6 Steps to Minimize the Incidence of Billing Errors

As a measure to crack down on the high rate of healthcare fraud occurring in the country, the Centers for Medicare & Medicaid Services created recovery audit contractors, who are responsible for auditing hospitals for billing errors and possible healthcare fraud. Hospitals face the possibility of incurring tremendous monetary penalties if found guilty of overbilling Medicare.

Jon Elion, MD, associate professor of medicine at Brown University and founder of ChartWise Medical Systems, says if a RAC found a hospital overbilled Medicare $100,000 based on an audit of 10 percent of that hospital's medical charts, the findings would be extrapolated for a total of $1 million in overbilling over the entire hospital. He adds a hospital could also be faced with paying triple damages if the audit shows intent to make false claims.

Here, he shares six ways a hospital can be more proactive in preventing billing errors to avoid incurring monetary penalties while maximizing Medicare reimbursement.

1. Standardize language in medical charts and coding departments. RACs look for inconsistencies between what physicians write in medical charts and what coders bill for. Dr. Elion says billing errors often occur in coding departments, where coders are responsible for translating what physicians document in medical charts into corresponding ICD-9 codes, and hospitals may find themselves in trouble if the coding is not supported by the physician’s documentation.

"For example, let's say I assessed a patient and wrote an order for them to get potassium tablets," Dr. Elion says. "The coder might read the medical chart and conclude the patient had hypokalemia, which is the medical term for a low blood potassium level. The coder is medically correct, but a RAC auditor would say that this can’t be billed for that because the physician never actually used that word in the chart."

2. Implement an internal audit process. Randomly auditing medical charts and coding and billing departments internally will help your hospital adopt a culture of accuracy and completeness to avoid billing errors. To help hospitals prepare for both internal audits and RAC audits, Dr. Elion suggests researching published material on what RAC auditors look for. "You don't want to wait for the outside auditors when you can be looking for these errors yourself," he says. "Many hospitals don't realize that RAC auditors are publishing what they are looking for, so why not find that out?"

3. Provide rewards for good behavior. Dr. Elion suggests positive reinforcement over negative reinforcement for physicians and staff that comply with good practices in clinical documentation and coding/billing.

"There are some hospitals that offer financial incentives to full-time physicians for being good citizens and collaborating with hospitals in ensuring more complete and accurate medical charts," he says. "There are also other hospitals that issue penalties per each chart that has incomplete documentation. I encourage positive reinforcement over penalizing physicians."

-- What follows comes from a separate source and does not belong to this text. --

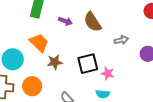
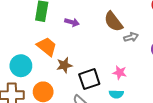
brown semicircle: (93, 22) -> (113, 22), moved
black square: (88, 64) -> (89, 79), moved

4. Institute a clinical documentation improvement program. Hospitals should consider a comprehensive program for improving clinical documentation, including hiring clinical documentation specialists, who are responsible for ensuring medical charts are complete and accurate without asking any leading questions. "A CDS would want to check with a physician and ask him or her 'What would be the diagnosis for this?' as opposed to 'Isn't this hypokalemia?' says Dr. Elion.

Dr. Elion says that through a clinical documentation improvement program, hospitals can also recover better Medicare reimbursements. "Let's say a patient has an abdominal operation, then has an exacerbation of the congestive heart failure that they’ve had for the last 10 years. If the cardiology consultant documents 'congestive heart failure', this would not be counted as a complication. But if the consultant uses the term 'acute-on-chronic systolic heart failure', reimbursement is increased by more than $20,000."

5. Be ready for RAC auditors. Every hospital that participates in the Medicare program will be subjected to the RAC audit process. Dr. Elion says hospitals have to be mindful of this and be ready to face the audit on any given day. He says attending seminars hosted by organizations, such as HIMSS, can help hospitals better prepare for RAC audits.

Dr. Elion adds that many hospitals have gone to great lengths to prepare themselves to react to the financial repercussions instead of proactively preventing them, which he says is wiser. "There are hospitals out there that have created contingency funds where they set aside millions of dollars in case they are penalized and have to pay money back to Medicare," he says.

6. Consider healthcare information technology. Installing a system that will assist with improving medical documentation can help minimize the incidence for billing errors and the possibility of being penalized with triple damages. The market for healthcare information technology has expanded tremendously after the creation of the HITECH portion of the American Recovery and Reinvestment Act of 2009, which will distribute incentive payments to healthcare providers demonstrating meaningful use of electronic health records starting in 2011. Dr. Elion suggests hospitals to take advantage of the sophisticated technology coming out of the market instead of forcing physicians to memorize thousands of ICD-9 codes.

"There are some very sophisticated technology available now that can help hospitals really sustain institutional memory," he says. "Some of these systems have extensive built-in expertise that makes knowledge of best practices for clinical documentation readily available to physicians, clinical documentation specialists, coders and administrators."